**Task description**
What is the number of lines in this listing that include the string "tflearn"? Answer with that number by itself.

**Task input**
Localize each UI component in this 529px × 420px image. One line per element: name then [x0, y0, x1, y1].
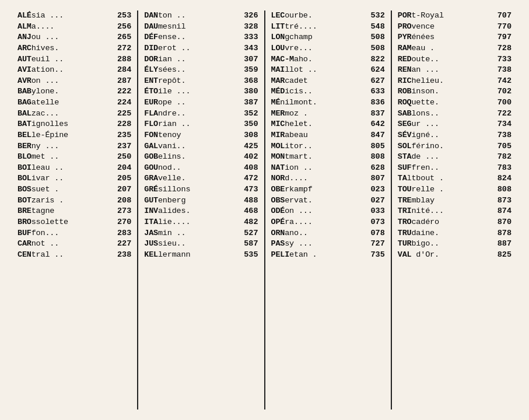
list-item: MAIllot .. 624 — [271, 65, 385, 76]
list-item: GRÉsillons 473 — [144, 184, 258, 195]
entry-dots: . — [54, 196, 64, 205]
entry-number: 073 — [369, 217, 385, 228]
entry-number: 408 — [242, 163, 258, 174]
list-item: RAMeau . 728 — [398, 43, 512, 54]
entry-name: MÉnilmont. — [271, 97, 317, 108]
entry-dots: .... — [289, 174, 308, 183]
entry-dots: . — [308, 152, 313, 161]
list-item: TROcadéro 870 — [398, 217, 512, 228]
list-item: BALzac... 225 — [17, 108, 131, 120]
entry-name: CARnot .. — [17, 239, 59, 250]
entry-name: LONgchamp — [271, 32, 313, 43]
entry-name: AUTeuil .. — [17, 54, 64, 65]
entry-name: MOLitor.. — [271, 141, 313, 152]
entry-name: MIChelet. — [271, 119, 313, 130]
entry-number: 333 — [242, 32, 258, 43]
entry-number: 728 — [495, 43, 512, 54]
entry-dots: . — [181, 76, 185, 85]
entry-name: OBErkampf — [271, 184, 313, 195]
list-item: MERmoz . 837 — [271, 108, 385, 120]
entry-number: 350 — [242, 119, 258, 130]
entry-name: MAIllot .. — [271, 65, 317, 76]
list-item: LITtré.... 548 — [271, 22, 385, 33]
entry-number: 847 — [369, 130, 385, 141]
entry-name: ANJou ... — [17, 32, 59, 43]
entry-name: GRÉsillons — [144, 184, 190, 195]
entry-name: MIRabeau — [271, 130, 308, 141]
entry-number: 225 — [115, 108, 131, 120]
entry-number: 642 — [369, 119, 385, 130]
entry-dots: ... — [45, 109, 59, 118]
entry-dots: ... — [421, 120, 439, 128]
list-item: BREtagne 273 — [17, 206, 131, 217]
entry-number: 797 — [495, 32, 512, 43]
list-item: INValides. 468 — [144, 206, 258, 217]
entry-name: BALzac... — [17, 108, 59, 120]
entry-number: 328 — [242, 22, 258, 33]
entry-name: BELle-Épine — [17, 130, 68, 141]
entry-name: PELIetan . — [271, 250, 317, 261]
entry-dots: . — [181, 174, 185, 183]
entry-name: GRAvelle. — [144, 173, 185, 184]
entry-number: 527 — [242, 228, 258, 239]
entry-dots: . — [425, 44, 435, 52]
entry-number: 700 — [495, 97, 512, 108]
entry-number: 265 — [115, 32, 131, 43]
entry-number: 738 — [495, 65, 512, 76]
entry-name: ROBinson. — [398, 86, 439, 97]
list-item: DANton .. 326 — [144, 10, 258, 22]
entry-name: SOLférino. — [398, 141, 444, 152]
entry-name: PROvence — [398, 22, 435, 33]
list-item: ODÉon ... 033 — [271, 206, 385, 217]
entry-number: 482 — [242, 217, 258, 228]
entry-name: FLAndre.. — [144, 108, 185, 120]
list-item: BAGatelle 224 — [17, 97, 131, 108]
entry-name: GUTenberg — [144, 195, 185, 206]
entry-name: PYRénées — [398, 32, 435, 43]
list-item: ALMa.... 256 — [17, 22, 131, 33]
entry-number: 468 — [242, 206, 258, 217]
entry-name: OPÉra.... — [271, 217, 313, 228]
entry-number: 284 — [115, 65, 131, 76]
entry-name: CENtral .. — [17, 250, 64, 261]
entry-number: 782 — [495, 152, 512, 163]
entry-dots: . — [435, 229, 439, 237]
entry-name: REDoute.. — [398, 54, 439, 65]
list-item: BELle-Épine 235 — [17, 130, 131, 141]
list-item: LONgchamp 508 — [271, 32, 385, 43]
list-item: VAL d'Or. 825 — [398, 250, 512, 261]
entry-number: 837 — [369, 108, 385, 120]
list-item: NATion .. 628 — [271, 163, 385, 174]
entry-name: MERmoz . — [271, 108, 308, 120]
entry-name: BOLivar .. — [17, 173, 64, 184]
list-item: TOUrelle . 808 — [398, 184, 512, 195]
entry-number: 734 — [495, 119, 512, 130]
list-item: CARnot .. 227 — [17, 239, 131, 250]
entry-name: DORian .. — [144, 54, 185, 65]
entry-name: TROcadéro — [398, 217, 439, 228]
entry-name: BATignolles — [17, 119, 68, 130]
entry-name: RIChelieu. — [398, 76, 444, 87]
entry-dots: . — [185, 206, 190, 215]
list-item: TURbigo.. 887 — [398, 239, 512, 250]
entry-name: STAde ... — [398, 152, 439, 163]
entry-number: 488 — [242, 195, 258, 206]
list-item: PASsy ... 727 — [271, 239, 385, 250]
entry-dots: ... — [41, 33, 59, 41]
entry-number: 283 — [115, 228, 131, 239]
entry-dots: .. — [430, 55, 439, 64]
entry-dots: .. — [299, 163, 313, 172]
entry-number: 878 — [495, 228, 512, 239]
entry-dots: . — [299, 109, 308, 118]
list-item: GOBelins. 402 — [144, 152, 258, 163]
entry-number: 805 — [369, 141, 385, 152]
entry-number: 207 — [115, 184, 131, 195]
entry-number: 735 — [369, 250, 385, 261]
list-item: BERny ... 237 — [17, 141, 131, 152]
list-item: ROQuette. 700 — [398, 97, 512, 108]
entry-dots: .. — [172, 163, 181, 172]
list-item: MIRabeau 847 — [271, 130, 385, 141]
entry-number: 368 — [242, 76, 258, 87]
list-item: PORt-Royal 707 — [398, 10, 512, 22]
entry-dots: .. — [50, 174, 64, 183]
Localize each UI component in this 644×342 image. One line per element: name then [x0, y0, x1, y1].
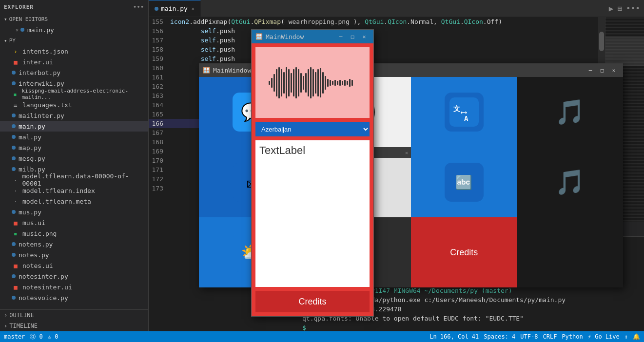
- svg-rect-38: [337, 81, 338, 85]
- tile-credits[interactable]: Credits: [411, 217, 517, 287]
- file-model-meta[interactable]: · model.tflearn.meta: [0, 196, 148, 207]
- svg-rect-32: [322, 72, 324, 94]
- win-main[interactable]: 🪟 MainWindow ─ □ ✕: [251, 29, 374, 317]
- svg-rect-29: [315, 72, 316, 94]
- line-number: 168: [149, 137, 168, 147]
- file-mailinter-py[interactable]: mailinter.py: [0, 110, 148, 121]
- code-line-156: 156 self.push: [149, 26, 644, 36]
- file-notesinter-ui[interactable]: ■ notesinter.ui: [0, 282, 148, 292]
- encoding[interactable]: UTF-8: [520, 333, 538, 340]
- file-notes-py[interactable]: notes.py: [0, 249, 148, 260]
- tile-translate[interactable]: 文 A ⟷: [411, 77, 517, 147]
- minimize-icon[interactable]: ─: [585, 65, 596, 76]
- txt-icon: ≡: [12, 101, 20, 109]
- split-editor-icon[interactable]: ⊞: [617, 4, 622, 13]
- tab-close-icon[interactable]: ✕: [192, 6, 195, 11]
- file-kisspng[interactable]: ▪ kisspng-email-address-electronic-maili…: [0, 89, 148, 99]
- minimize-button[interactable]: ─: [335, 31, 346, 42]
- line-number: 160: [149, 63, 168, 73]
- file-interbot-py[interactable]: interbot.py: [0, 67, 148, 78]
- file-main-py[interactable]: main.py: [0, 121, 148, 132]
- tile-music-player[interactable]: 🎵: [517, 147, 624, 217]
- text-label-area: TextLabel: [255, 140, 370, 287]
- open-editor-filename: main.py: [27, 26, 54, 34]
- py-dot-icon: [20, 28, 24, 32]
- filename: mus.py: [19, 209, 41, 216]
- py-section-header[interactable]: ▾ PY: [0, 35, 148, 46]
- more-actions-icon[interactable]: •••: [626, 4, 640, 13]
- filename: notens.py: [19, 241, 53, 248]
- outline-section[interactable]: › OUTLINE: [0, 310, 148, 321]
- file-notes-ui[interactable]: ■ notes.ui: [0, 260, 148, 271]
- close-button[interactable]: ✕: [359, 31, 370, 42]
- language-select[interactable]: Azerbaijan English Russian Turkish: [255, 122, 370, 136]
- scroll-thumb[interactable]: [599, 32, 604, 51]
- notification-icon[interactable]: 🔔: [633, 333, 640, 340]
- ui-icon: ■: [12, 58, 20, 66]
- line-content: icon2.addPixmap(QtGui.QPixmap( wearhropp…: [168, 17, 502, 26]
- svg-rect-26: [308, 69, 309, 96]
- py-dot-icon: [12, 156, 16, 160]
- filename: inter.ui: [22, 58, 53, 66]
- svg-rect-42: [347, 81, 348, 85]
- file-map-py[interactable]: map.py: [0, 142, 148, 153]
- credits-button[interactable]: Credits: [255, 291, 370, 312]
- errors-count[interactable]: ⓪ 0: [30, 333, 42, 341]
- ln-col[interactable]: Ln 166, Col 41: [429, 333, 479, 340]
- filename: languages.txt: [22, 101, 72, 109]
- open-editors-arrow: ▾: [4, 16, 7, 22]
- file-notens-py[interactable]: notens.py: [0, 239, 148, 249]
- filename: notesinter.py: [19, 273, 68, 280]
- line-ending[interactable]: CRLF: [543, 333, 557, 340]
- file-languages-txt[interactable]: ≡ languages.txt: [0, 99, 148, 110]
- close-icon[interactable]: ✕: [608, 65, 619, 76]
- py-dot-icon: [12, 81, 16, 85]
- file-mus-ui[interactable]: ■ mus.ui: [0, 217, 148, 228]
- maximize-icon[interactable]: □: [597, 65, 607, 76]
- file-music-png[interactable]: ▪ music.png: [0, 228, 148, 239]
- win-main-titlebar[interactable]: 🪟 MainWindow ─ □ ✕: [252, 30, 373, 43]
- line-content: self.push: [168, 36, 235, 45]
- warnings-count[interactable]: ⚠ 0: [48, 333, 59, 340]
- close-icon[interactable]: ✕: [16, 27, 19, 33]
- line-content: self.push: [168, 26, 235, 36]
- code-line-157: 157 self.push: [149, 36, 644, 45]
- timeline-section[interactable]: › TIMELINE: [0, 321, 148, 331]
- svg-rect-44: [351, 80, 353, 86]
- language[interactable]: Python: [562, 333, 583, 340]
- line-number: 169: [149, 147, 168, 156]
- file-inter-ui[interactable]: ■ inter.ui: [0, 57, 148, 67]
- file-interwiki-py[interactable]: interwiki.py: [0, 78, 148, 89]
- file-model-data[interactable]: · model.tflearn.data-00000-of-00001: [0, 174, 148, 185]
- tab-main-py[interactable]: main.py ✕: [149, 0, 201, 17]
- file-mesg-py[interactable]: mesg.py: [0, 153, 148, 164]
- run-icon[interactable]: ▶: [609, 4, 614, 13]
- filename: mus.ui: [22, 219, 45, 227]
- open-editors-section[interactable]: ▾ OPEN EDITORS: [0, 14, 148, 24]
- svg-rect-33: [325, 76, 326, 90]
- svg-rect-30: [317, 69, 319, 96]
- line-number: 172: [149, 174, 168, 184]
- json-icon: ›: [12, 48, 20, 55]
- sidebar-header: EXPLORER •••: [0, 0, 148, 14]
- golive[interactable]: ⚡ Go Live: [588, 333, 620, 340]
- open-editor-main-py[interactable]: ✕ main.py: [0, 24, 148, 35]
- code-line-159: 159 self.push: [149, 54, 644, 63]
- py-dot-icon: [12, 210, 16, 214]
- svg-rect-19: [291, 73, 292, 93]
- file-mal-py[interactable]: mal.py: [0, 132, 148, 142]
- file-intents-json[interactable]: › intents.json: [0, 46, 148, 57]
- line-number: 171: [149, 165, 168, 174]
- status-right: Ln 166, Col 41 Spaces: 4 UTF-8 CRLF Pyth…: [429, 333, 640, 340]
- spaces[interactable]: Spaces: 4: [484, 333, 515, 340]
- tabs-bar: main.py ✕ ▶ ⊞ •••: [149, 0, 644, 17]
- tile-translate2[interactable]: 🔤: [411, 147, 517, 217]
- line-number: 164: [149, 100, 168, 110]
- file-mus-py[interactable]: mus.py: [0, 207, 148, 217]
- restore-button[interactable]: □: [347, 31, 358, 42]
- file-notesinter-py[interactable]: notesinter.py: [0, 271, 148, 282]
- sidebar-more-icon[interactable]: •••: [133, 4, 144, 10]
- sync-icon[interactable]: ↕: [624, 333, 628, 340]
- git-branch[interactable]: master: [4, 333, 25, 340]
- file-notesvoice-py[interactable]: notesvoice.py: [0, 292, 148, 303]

**Problem solution**
2